Hi there, anyone could help me identifying those ?

And could any of those fit in a 40g breeder, either as a species only or as part of a community of cichlid of the same area/lake ?


----------



## DJRansome (Oct 29, 2005)

As discussed in a earlier thread, skip the peacocks for the 36" tank.

1-Peacock
2-Peacock
3-Peacock
4-Peacock
5-Peacock
6-Ram
7-Eartheater. Not sure which one. Some mature at 6" and a pair could work.
8-Peacock
9-Tret or Front. Young specimen. Neither species is good for a 36" tank.
10-Peacock


----------



## OuiBonjour (Jul 12, 2020)

Darn. It seems like most of the ones that have the look I love are Peacocks 

I didn't find any Eartheaters of the right size that fits my tastes except the Tapajos, but I believe I could only have a pair and no other fishes with them in my 36"
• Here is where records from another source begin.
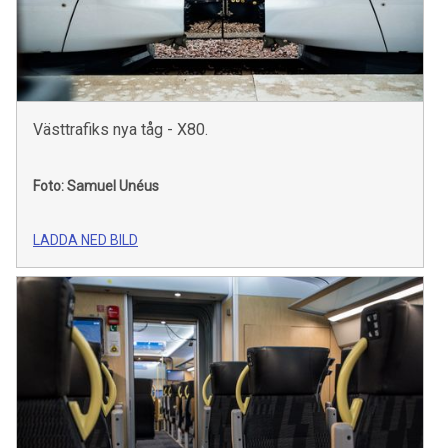
Västtrafiks nya tåg - X80.
Foto: Samuel Unéus
LADDA NED BILD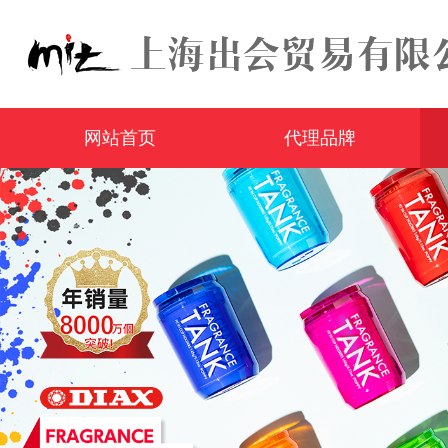
网站首页
代理品牌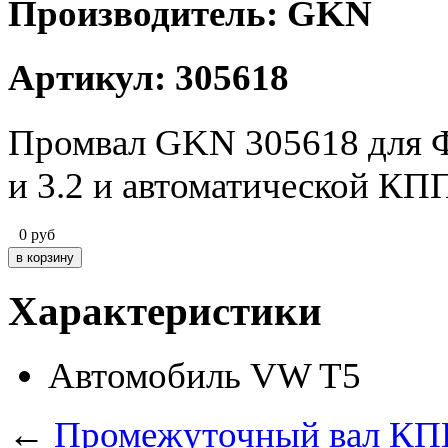
Производитель: GKN
Артикул: 305618
Промвал GKN 305618 для Фо
и 3.2 и автоматической КП
0
руб
Характеристики
Автомобиль
VW T5
←
Промежуточный вал КПП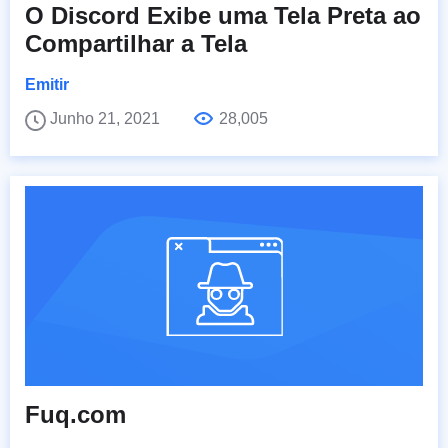
O Discord Exibe uma Tela Preta ao
Compartilhar a Tela
Emitir
Junho 21, 2021
28,005
Fuq.com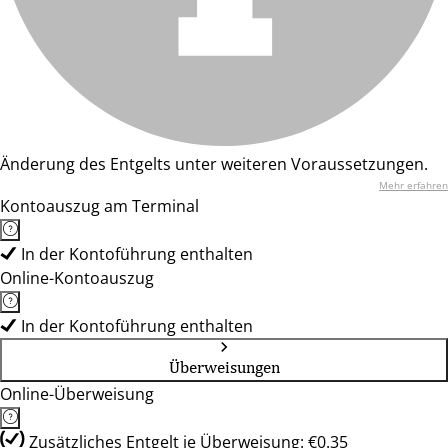
Änderung des Entgelts unter weiteren Voraussetzungen.
Mehr erfahren
Kontoauszug am Terminal
In der Kontoführung enthalten
Online-Kontoauszug
In der Kontoführung enthalten
Überweisungen
Online-Überweisung
Zusätzliches Entgelt je Überweisung: €0.35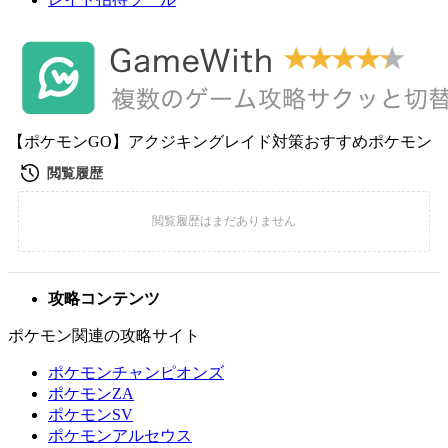
【ポケモンGO】アクジキングレイド対策おすすめポケモン
攻略コンテンツ
ポケモン関連の攻略サイト
ポケモンチャンピオンズ
ポケモンZA
ポケモンSV
ポケモンアルセウス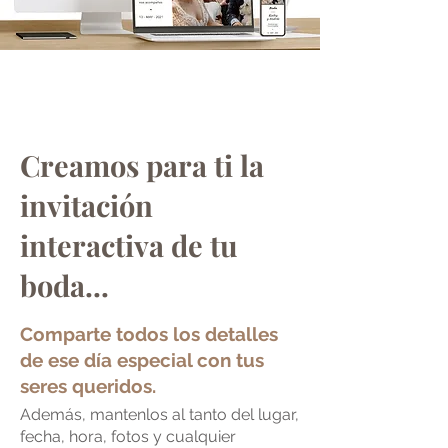
Creamos para ti la
invitación
interactiva de tu
boda...
Comparte todos los detalles
de ese día especial con tus
seres queridos.
Además, mantenlos al tanto del lugar,
fecha, hora, fotos y cualquier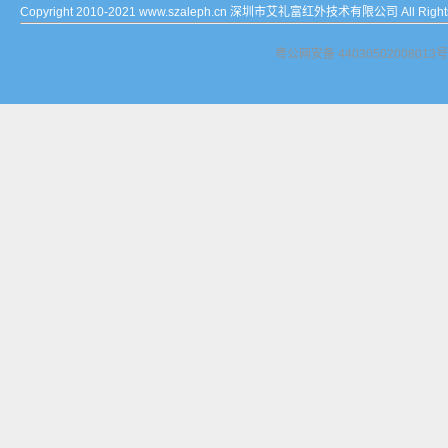
Copyright 2010-2021 www.szaleph.cn 深圳市艾礼富红外技术有限公司 All Rights
粤公网安备 44030502008013号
Thanks for the help identifying these fish groups. I'll continue to monitor the other thread for stocking suggestions!


----------



## Fogelhund (Dec 3, 2002)

OuiBonjour said:


> Darn. It seems like most of the ones that have the look I love are Peacocks
> 
> I didn't find any Eartheaters of the right size that fits my tastes except the Tapajos, but I believe I could only have a pair and no other fishes with them in my 36"
> 
> Thanks for the help identifying these fish groups. I'll continue to monitor the other thread for stocking suggestions!


Tapajos can easily grow to 10"+... you don't want them in a 36" tank.


----------



## Mr Chromedome (Feb 12, 2013)

The first 4 are various Peacocks, but #5 is a Gold Ram. This is a South American Dwarf species, tops out around 2.5 inches. They would do well in a planted 40 breeder. Soft water, likes temperatures in the low to mid 80s F.

The next is _Geophagus brasiliensis_, which can be a relatively large aggressive fish. If by Tapajos you mean the _Geophagus_ sp. "Red Head Tapajos", they top out around 8", though most rarely exceed 6". However, they would need at least a 4 foot tank. There are smaller species, mostly rare, but the fairly common Red Hump is one of the smallest, and behaves like a Malawian mouthbrooder.

Then you have another Peacock, followed by a Tanganyikan, _Neolamprologus tretocephalus_. Reputation is for being highly aggressive, I don't think you could keep them in a 40 breeder.

Last fish does not look like a Peacock to me, but Possibly a _Placidochromis_ of some sort. Not my area of expertise, however.


----------



## ken31cay (Oct 9, 2018)

Last one looks like a Protomelas steveni taiwan reef.


----------